Esse evangelho é um diálogo entre os apóstolos e Maria Madalena, considerada apóstola pelos gnósticos, movimento religioso que reconhecia a liderança das mulheres e ensinava que a salvação vem pelo conhecimento de Deus e de nossas origens.
Madalena recebeu os ensinamentos de Jesus e teria poder para repassá-los aos outros apóstolos. O contexto desse evangelho é o de disputas de poder entre os cristãos do segundo século do cristianismo em relação, por exemplo, à liderança exercida pelas mulheres na condução da Igreja, de modo especial entre os cristãos gnósticos marcionitas, carpocráticos e montanistas, onde elas eram profetisas, sacerdotisas, bispas e mestras. Há, nesse período, uma disputa de poder para saber quem conduziria o cristianismo.
A partir do final do século segundo quem concedesse poder às mulheres seria considerado herético pelo cristianismo que se tornou hegemônico, o apostólico. Os cristãos da primeira hora seguiram o exemplo de Jesus, que acolheu e valorizou mulheres em sua pregação do reino.
Com a condução de homens, o cristianismo voltou a ser judeu. Para o Império Romano, a posição discriminatória do cristianismo em relação à mulher foi positiva, pois ela veio de encontro aos misóginos romanos – homens que tem aversão ao poder das mulheres, que combatiam a proeminência das mulheres no império, as quais, por serem maioria, começavam a se envolver nos negócios, na vida social, nos esportes, nas viagens, festas etc.[3]
No evangelho de Maria Madalena, Pedro, com tom irônico, pergunta para Madalena: “Já que Tu te fazes a intérprete” dos acontecimentos, fala para nós sobre a existência do pecado. Pedro era reconhecido como o que tinha primazia sobre os apóstolos. O seu nome é também Simão, substantivo que vem do verbo hebraico Shemá, que significa escutar com o sentido de saber entender, compreender o sentido, e não somente ouvir por ouvir. Dizer Simão, Simeão, é mesmo que dizer “aquele que ouve”, interpreta perfeitamente.

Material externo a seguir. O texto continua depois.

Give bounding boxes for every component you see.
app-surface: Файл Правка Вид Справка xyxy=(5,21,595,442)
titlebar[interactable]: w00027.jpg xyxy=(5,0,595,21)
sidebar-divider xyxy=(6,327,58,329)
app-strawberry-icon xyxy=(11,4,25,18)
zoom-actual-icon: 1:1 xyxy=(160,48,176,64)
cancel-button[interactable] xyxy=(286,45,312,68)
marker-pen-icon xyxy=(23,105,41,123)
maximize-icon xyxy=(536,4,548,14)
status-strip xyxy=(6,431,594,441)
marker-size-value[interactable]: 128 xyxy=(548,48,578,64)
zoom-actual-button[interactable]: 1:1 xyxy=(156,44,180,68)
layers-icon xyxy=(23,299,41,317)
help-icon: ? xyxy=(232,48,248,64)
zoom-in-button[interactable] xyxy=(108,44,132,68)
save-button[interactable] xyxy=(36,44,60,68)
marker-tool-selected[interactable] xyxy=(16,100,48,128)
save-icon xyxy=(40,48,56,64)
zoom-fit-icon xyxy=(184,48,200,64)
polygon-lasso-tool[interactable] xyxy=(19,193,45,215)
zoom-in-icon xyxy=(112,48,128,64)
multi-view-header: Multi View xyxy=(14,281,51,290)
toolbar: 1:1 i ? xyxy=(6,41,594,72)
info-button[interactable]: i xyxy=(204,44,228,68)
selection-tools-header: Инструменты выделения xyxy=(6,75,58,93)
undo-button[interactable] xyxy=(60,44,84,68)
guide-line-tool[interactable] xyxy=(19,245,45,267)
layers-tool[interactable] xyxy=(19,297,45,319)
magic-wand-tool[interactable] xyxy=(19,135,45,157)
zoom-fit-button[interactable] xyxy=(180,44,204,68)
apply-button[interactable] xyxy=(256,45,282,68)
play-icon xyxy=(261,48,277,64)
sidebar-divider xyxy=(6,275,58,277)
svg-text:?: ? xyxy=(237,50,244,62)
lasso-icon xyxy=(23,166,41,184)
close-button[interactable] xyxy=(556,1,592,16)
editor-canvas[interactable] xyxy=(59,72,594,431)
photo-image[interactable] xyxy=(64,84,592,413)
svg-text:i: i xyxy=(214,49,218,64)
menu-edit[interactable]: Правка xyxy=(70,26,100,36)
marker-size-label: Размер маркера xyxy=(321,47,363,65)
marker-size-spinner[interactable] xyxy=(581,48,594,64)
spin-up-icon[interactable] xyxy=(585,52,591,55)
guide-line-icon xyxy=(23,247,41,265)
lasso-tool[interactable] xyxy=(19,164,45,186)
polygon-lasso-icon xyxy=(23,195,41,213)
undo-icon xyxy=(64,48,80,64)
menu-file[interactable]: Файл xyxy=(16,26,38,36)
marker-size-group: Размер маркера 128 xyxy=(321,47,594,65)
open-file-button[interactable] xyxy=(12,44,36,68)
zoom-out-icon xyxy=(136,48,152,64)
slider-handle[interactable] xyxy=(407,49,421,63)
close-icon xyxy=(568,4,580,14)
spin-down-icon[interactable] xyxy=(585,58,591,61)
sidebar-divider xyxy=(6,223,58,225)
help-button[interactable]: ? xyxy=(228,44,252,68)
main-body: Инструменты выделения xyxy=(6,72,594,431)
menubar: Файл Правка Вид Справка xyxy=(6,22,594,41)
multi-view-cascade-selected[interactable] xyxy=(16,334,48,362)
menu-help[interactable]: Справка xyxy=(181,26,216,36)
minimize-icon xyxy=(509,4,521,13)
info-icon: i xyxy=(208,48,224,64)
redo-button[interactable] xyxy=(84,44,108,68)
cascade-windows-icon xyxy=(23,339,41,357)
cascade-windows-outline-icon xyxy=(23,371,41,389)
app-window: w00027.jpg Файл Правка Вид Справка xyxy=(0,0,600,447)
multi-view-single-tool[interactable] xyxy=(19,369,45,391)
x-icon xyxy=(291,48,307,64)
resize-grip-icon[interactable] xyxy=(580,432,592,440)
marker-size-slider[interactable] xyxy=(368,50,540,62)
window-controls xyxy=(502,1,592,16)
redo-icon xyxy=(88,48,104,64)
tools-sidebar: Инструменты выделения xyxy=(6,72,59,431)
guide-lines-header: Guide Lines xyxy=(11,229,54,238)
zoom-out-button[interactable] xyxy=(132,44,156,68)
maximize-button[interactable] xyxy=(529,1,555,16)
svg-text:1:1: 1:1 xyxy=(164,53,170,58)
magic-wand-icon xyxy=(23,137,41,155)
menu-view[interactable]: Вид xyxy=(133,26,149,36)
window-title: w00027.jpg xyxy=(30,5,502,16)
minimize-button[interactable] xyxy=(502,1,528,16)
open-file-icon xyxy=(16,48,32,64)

Pedro, aquele que pensa ter compreendido a fala de Jesus, parece não ter ouvido direito. Ou terá ouvido de forma equivocada? Pedro afirma que Maria Madalena quer passar por intérprete dos elementos e acontecimentos do mundo. Na verdade, Maria Madalena esteve muito próxima de Jesus, o conheceu muito e o amou em profundidade. Ela poderia, sim, interpretar os elementos do mundo, a realidade que nos impede, conforme o pensamento gnóstico, de conhecer para volta para a realidade da Luz, de onde viemos.
Gnose significa conhecer. A salvação vem pelo conhecimento da realidade de onde viemos e para onde voltaremos. Pedro não tem como duvidar da capacidade de Madalena e de sua relação próxima com o Mestre. E qual não foi a surpresa de Pedro com a resposta de Maria Madalena: “Não há pecado. Sois vós que fazeis existir o pecado quando agis conforme a vossa natureza adúltera.”

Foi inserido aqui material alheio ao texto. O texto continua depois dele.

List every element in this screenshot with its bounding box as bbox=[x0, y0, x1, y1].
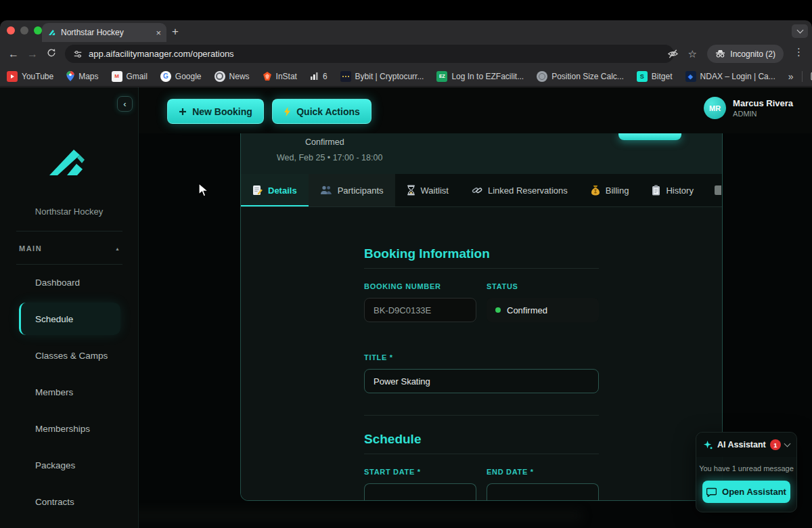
sidebar-item-classes-camps[interactable]: Classes & Camps bbox=[0, 337, 139, 374]
booking-details-modal: Confirmed Wed, Feb 25 • 17:00 - 18:00 De… bbox=[240, 133, 723, 501]
bookmark-item[interactable]: EZLog In to EZFacilit... bbox=[436, 71, 524, 82]
bookmark-item[interactable]: Position Size Calc... bbox=[537, 71, 624, 82]
sidebar-item-memberships[interactable]: Memberships bbox=[0, 410, 139, 447]
close-window-button[interactable] bbox=[7, 26, 15, 35]
news-globe-icon bbox=[215, 71, 225, 82]
tab-participants[interactable]: Participants bbox=[309, 174, 395, 206]
incognito-icon bbox=[715, 49, 725, 58]
status-label: STATUS bbox=[487, 282, 599, 290]
end-date-label: END DATE * bbox=[487, 468, 599, 476]
bookmark-item[interactable]: ◆NDAX – Login | Ca... bbox=[685, 71, 775, 82]
app-header: New Booking Quick Actions MR Marcus Rive… bbox=[139, 87, 812, 133]
incognito-label: Incognito (2) bbox=[730, 49, 775, 59]
end-date-input[interactable] bbox=[487, 483, 599, 501]
lightning-icon bbox=[284, 107, 291, 116]
chevron-down-icon bbox=[796, 27, 803, 34]
org-name: Northstar Hockey bbox=[0, 206, 138, 217]
divider bbox=[364, 415, 599, 416]
sidebar-item-schedule[interactable]: Schedule bbox=[0, 301, 139, 337]
status-badge[interactable]: Confirmed bbox=[487, 298, 599, 322]
tab-search-button[interactable] bbox=[792, 24, 808, 38]
sidebar-item-members[interactable]: Members bbox=[0, 374, 139, 410]
user-menu[interactable]: MR Marcus Rivera ADMIN bbox=[704, 97, 793, 119]
url-text: app.aifacilitymanager.com/operations bbox=[89, 49, 234, 59]
bookmarks-overflow-chevron[interactable]: » bbox=[788, 71, 794, 82]
reload-icon bbox=[47, 48, 56, 58]
section-label: MAIN bbox=[19, 244, 42, 252]
avatar[interactable]: MR bbox=[704, 97, 726, 119]
browser-menu-icon[interactable]: ⋮ bbox=[794, 46, 804, 58]
tab-waitlist[interactable]: Waitlist bbox=[395, 174, 460, 206]
bookmark-star-icon[interactable]: ☆ bbox=[688, 48, 697, 60]
bookmark-item[interactable]: SBitget bbox=[637, 71, 673, 82]
tab-close-icon[interactable]: × bbox=[156, 28, 161, 38]
bookmark-item[interactable]: InStat bbox=[263, 72, 297, 81]
window-controls bbox=[7, 26, 42, 35]
plus-icon bbox=[179, 108, 187, 116]
sidebar-nav: Dashboard Schedule Classes & Camps Membe… bbox=[0, 264, 139, 520]
modal-action-button-partial[interactable] bbox=[618, 133, 681, 140]
partial-tab-icon[interactable] bbox=[715, 185, 721, 195]
bitget-icon: S bbox=[637, 71, 648, 82]
status-dot-icon bbox=[495, 307, 501, 313]
tab-billing[interactable]: Billing bbox=[579, 174, 641, 206]
user-name: Marcus Rivera bbox=[733, 98, 793, 108]
org-logo bbox=[47, 146, 91, 182]
new-booking-button[interactable]: New Booking bbox=[167, 99, 264, 124]
back-button[interactable]: ← bbox=[4, 48, 23, 60]
tab-title: Northstar Hockey bbox=[61, 28, 151, 37]
app-content: New Booking Quick Actions MR Marcus Rive… bbox=[0, 87, 812, 528]
bookmark-item[interactable]: YouTube bbox=[7, 71, 53, 82]
tab-history[interactable]: History bbox=[640, 174, 704, 206]
incognito-badge[interactable]: Incognito (2) bbox=[707, 45, 784, 63]
site-favicon bbox=[47, 28, 56, 37]
bookmark-item[interactable]: MGmail bbox=[112, 71, 148, 82]
sidebar-section-header[interactable]: MAIN ▲ bbox=[19, 244, 120, 252]
booking-number-label: BOOKING NUMBER bbox=[364, 282, 476, 290]
browser-tab[interactable]: Northstar Hockey × bbox=[42, 23, 166, 42]
bookmark-item[interactable]: GGoogle bbox=[160, 71, 202, 82]
ai-assistant-widget: AI Assistant 1 You have 1 unread message… bbox=[696, 432, 797, 512]
open-assistant-button[interactable]: Open Assistant bbox=[702, 481, 790, 503]
ai-assistant-title: AI Assistant bbox=[717, 440, 766, 449]
participants-icon bbox=[320, 185, 332, 195]
chevron-down-icon[interactable] bbox=[784, 441, 791, 447]
modal-tabs: Details Participants Waitlist Linked Res… bbox=[241, 174, 722, 207]
chart-icon bbox=[310, 72, 319, 81]
start-date-label: START DATE * bbox=[364, 468, 476, 476]
ndax-icon: ◆ bbox=[685, 71, 696, 82]
title-input[interactable] bbox=[364, 369, 599, 393]
tab-strip: Northstar Hockey × + bbox=[0, 20, 812, 42]
zoom-window-button[interactable] bbox=[34, 26, 42, 35]
ai-assistant-header[interactable]: AI Assistant 1 bbox=[696, 433, 796, 457]
eye-off-icon[interactable] bbox=[667, 48, 679, 60]
sidebar-item-contracts[interactable]: Contracts bbox=[0, 483, 139, 520]
sidebar-item-dashboard[interactable]: Dashboard bbox=[0, 264, 139, 301]
address-bar[interactable]: app.aifacilitymanager.com/operations bbox=[65, 45, 674, 63]
maps-pin-icon bbox=[66, 71, 74, 81]
bookmark-item[interactable]: News bbox=[215, 71, 250, 82]
start-date-input[interactable] bbox=[364, 483, 476, 501]
bookmark-item[interactable]: Maps bbox=[66, 71, 98, 81]
background-content-ghost bbox=[108, 510, 582, 521]
quick-actions-button[interactable]: Quick Actions bbox=[272, 99, 371, 124]
reload-button[interactable] bbox=[42, 48, 61, 60]
memo-icon bbox=[252, 185, 263, 196]
booking-number-input[interactable] bbox=[364, 298, 476, 322]
chat-bubble-icon bbox=[706, 487, 717, 497]
position-calc-icon bbox=[537, 71, 547, 82]
bookmark-item[interactable]: 6 bbox=[310, 72, 328, 81]
sidebar-collapse-button[interactable]: ‹ bbox=[117, 96, 133, 112]
user-role: ADMIN bbox=[733, 110, 793, 118]
forward-button[interactable]: → bbox=[23, 48, 42, 60]
divider bbox=[802, 71, 803, 82]
tab-details[interactable]: Details bbox=[241, 174, 309, 206]
minimize-window-button[interactable] bbox=[20, 26, 28, 35]
divider bbox=[364, 454, 599, 454]
sidebar-item-packages[interactable]: Packages bbox=[0, 447, 139, 483]
site-settings-icon bbox=[73, 49, 83, 59]
tab-linked-reservations[interactable]: Linked Reservations bbox=[460, 174, 579, 206]
bookmark-item[interactable]: Bybit | Cryptocurr... bbox=[340, 71, 424, 82]
new-tab-button[interactable]: + bbox=[172, 26, 179, 37]
bookmarks-bar: YouTube Maps MGmail GGoogle News InStat … bbox=[0, 66, 812, 87]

Por que Madalena respondeu assim? Será que Jesus terá dito isso ou, simplesmente, trata-se de uma releitura de seus ensinamentos? Vejamos. O pecado existe, afirma a catequese que nossos pais e mães nos ensinaram. A natureza divina não tem pecado. E se somos divinos, o pecado não deveria fazer parte do nosso ser. No entanto, a nossa natureza se tornou adúltera, saiu do caminho, e por isso pecadora. O que nós chamamos de pecado é uma afronta às leis preestabelecidas no interno da sociedade e das instituições religiosas.
Há bem pouco tempo, a Igreja Católica orientava-se em sua ação pastoral em detectar o pecado. Havia até listas de pecado com as penitências correspondentes. Um fiel se sentia na obrigação de confessar sempre. Será isso, de fato, passado?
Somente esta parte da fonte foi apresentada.